It sometimes feels "as if" I'm dragging my mind and body through quick sand.
Writing that sentence releases tears.
2013 was a hard year.
So was 2014, 2015, and 2016.
I haven't written about many things because they are still too close to my heart.
I don't know why, but emotional processing seems to take me forever.
I go numb.
And silent, as well.
I am working again, which is good. And, in another area of passion - Education.
Lord, please don't let me miss life in the midst of grief.
My son gives me such joy. He's the sweetest, funniest boy on Earth.
I tell myself I should write down the deeply profound lessons he teaches me,
in his most unique and amazing way.
It would bless many others, if I could just awaken myself enough to share.
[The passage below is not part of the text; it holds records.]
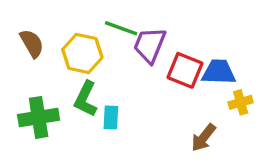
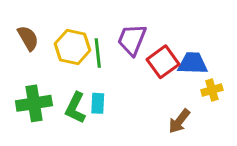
green line: (121, 28) -> (98, 53), moved, turned 64
red square: (185, 70) -> (163, 62), turned 32
green L-shape: (86, 99) -> (75, 108), moved

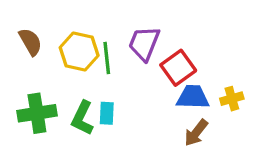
blue trapezoid: (193, 63) -> (193, 97), moved

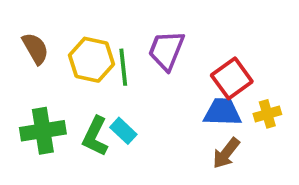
red square: (178, 68) -> (232, 78), moved
cyan rectangle: (107, 113) -> (123, 131), turned -50

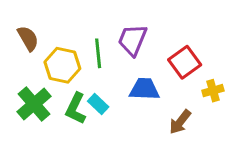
yellow hexagon: (92, 60) -> (62, 65), moved
blue trapezoid: (222, 112) -> (144, 89), moved
green cross: (43, 131) -> (34, 104), turned -32

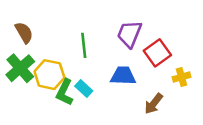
purple trapezoid: (132, 40) -> (129, 34), moved
yellow hexagon: (62, 65) -> (49, 75), moved
green cross: (34, 104) -> (20, 68), moved

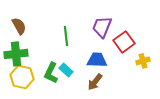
green cross: (20, 68) -> (16, 54), turned 35
yellow hexagon: (49, 75) -> (22, 77), moved
brown arrow: (154, 104) -> (95, 82), moved

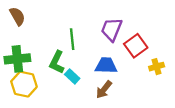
brown semicircle: (19, 26) -> (17, 16), moved
green L-shape: (51, 73) -> (57, 62), moved

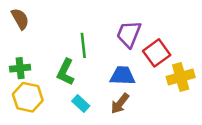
green cross: (17, 59) -> (20, 68), size x0.7
yellow cross: (157, 67) -> (181, 77), size x1.5
cyan rectangle: (72, 76) -> (81, 104), moved

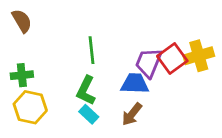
purple trapezoid: (129, 34) -> (149, 63), moved
green L-shape: (66, 72) -> (86, 91), moved
yellow cross: (181, 77) -> (199, 56), moved

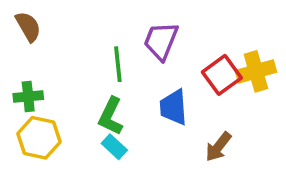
purple trapezoid: (149, 63) -> (161, 41), moved
blue trapezoid: (135, 84) -> (173, 107), turned -96
brown arrow: (132, 114) -> (218, 147), moved

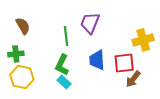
brown semicircle: (28, 27) -> (23, 26), moved
red square: (222, 75) -> (124, 63), moved, turned 30
brown arrow: (218, 147) -> (133, 79), moved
In the Bible, when David felt discouraged, he would encourage himself
by recounting the many miracles God performed on his behalf.
Even though David messed up royally, God called him
"...a man after My own heart."
Thank you, Jesus, for the GIFT of salvation.
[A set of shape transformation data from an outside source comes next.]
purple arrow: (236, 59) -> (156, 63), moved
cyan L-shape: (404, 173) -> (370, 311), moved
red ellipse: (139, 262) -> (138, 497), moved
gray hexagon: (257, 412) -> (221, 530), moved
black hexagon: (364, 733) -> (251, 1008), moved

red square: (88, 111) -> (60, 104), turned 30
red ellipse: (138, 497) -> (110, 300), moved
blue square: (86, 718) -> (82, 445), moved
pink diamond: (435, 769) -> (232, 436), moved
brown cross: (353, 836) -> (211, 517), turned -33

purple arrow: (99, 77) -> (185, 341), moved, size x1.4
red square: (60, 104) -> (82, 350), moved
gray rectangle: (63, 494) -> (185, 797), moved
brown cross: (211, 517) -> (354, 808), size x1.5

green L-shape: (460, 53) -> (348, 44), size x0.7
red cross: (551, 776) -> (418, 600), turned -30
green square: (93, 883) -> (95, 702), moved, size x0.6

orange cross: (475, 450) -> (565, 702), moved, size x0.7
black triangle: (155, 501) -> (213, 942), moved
Lord, teach us to love. Like you love.
Thank you for your mercies...new every morning.
You sustain us through the wilderness of grief and loneliness,
and our frail humanity.
Great is Your Faithfulness.
Finally, I'm revisiting this blog, started ten years ago in 2007.
Through the years, as I grappled with being adopted and reunited with my family,
experiencing tremendous joys and devastating losses;
the care-taking of older parents,
and finally becoming a Mother myself;
buried emotions have sometimes poured out faster than my fingers could type.
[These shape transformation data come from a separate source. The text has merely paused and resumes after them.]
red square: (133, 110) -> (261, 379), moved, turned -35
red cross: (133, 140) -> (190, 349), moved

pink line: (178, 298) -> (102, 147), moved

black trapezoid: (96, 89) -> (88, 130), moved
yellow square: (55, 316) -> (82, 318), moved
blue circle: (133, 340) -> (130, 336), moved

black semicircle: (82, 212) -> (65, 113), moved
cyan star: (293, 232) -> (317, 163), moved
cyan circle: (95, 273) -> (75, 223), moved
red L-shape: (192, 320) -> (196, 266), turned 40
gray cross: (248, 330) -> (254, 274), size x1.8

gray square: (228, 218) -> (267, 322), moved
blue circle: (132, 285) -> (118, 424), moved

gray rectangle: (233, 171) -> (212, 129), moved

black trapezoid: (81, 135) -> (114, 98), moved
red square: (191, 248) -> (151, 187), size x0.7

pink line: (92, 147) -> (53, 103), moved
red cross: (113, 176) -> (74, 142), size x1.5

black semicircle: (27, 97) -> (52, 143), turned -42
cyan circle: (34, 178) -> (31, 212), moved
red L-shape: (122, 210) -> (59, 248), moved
But since I find myself currently dealing with somewhat of a writer's block,
I thought I'd just share a few archived pictures I recently came across.
Here's my one pound miracle boy,
twelve years ago.
Just for perspective.
For several years I couldn't bring myself to
look at this picture because of the emotions it triggered.
It took me right back to the NICU and those first 98 unimaginable days
we somehow survived.
The day after his birth, as he struggled to live, this new Mother was desperate to find comfort as I sat in my hospital bed with empty arms and womb.
The open Bible on my lap became my life-line.
On his third day of life, my son underwent heart surgery, and that morning my Bible fell open to this amazing verse, which I had never read before.
"I will comfort you like a Mother comforts her child..." Isaiah 66:13
Knowing God Himself would comfort my son (and me) when my arms could not,
brought relief to my grieving heart.
The day I finally got to hold him was Heaven.
Now, many years later, my son is starting his own journal. And here is his very first entry....
"I was born early, but God helped me."
Lord, please help us all keep living and writing our parts.
We can do nothing without You.
"NOW faith is"
During the time I was believing God to break fear off my life
and give me the courage to have children, I was reading the newspaper one day
and saw the cutest picture of a baby crawling away from the camera.
On the back of his diaper was a $100 bill with a picture of Benjamin Franklin.
(My last name).
Suddenly, I felt my spirit leap with excitement.
Although my soul felt weak and unable to believe,
my spirit had been feeding on God's promises,
which bring faith (belief, even before we see).
I got my scissors and carefully cut out that picture.
All the while, my finite mind screaming, "YOU FOOL!"
"How could YOU ever have a child...you are not worthy, you fearful weakling."
Even while my emotions were being bombarded with doubt,
I tearfully forced my hand to hang the picture on my refrigerator,
where I would be reminded daily
of this seemingly impossible desire of my heart.
Is anything too hard for God?
Just like Abraham, against all hope, believed in hope....I believe that
very simple, yet emotional step of faith helped bring me my beautiful son.
Every minute since has also been a walk of faith and grace,
depending literally minute by minute upon God's mercy and miracles.
Thank you, Father God, for loving us and never leaving us.
Help us always feed upon your Word, for You truly are the Bread of Life.